For each sample in the record, subtract it from u, and square that. Add all these together and divide by the number of samples. That's your variance. standard deviation is the square root of variance. There's more info on wikipedia or khan academy or the internet.
Standard deviation of a sample Quote
12-25-2017 , 05:01 AM
Thanks for your replies and the link. After looking further into the matter I agree SD is not that important in terms of inferring my true win rate. Only a large enough sample size can do that.

The book only treats statistics in the very beginning. I found the subject interesting but not enough to really dive in. However, it struck me that in several examples the authors simply assume an SD. In the formula they give for variance, each summed square of the distance to the mean is weighted by the probability of the result.

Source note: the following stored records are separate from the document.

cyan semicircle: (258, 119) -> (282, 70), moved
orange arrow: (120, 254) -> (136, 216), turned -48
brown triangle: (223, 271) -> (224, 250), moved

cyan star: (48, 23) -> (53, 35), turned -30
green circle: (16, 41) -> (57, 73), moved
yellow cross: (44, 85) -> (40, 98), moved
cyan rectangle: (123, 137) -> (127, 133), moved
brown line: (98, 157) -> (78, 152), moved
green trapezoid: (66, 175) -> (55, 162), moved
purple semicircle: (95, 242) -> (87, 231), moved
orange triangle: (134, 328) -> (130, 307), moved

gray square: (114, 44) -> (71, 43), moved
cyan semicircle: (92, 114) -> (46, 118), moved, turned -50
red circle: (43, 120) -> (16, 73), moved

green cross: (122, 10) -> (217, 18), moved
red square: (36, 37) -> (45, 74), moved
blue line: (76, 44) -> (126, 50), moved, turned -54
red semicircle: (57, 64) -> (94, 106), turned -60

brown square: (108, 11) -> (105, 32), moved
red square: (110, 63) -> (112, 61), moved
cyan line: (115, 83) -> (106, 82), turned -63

So I was curious how that can be calculated.
Standard deviation of a sample Quote
12-25-2017 , 02:42 PM
When you're dealing with a purely theoretical model, you can calculate variance using the probability of each outcome and the EV of each outcome - I guess this is what you're referring to above.

But when finding the standard deviation of a game that you have actual results for, it's just easier to do it from the results. This is especially true for poker, where it's not really practical to evaluate the EV and probability of *every possible* outcome. Variance converges fairly quickly so you don't need a huge sample size, and also, for most games, the range of variances among "normal" play is usually not that large.

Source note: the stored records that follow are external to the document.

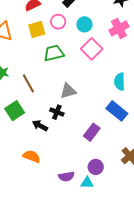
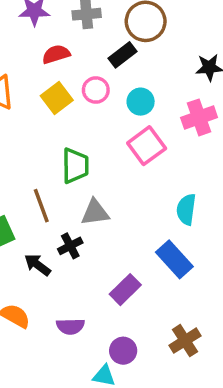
yellow square: (37, 29) -> (57, 98), turned -30
green trapezoid: (54, 53) -> (75, 166), moved, turned 95
brown line: (28, 83) -> (41, 206), moved
black cross: (57, 112) -> (70, 246), turned 32
purple semicircle: (66, 176) -> (70, 326), moved

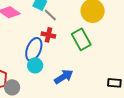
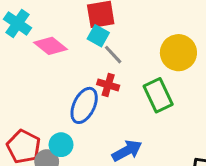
cyan circle: (35, 65) -> (61, 145), moved

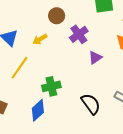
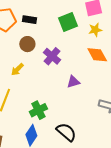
purple triangle: (95, 58) -> (73, 82), moved, turned 32
black semicircle: (91, 104) -> (66, 132), moved

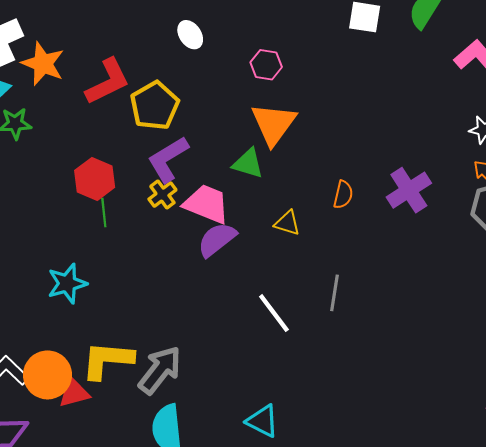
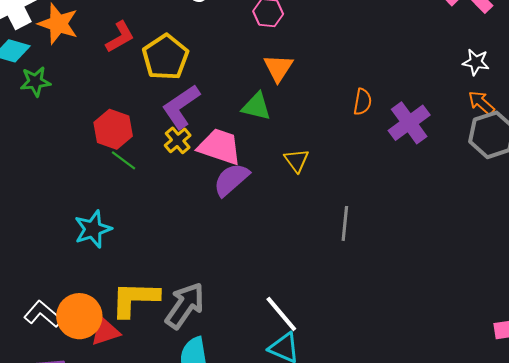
red L-shape: (108, 82) -> (120, 37), size x0.7
orange triangle: (274, 124) -> (278, 68), size x0.7
orange semicircle: (343, 195) -> (363, 102), moved
green line: (104, 212) -> (124, 160), turned -44
yellow triangle: (287, 223) -> (297, 160), turned 40
white line: (274, 313) -> (281, 314), moved

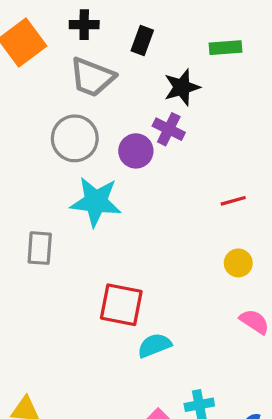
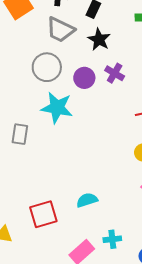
black star: (182, 87) -> (99, 39), moved, turned -30
purple cross: (169, 129) -> (115, 73), moved
red square: (121, 305) -> (43, 214), moved, turned -32

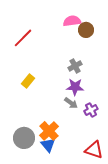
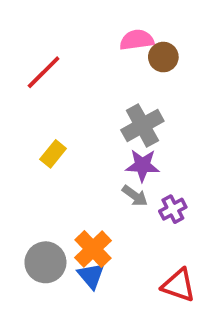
gray cross: (75, 66) -> (142, 125), size x1.5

I don't have numbers on hand, but for example when I was looking at 7 card stud hilo games, I found that variance might be in the 15-20bb/100 range (this is sort of a half remembered estimate, the actual numbers I don't remember). Extremely bad players might have much higher variance OR much lower variance. Imagine a particular kind of player, for example, who simply only calls, and never folds. He will lose a lot of money, but his EV line will go straight down, with very little variance. A player who shoves a lot might see a lot of small wins and a few big losses, which can lead to high variance.

Most decent players fall within a very narrow variance range. Some extremely tight players might have somewhat lower variance.

By the way, it might seem like I'm describing 2 ways to calculate variance, but they're actually the same. When you're measuring the variance of a population, you calculate the mean, subtract each sample from the mean, square that, add them together and divide by the number of samples.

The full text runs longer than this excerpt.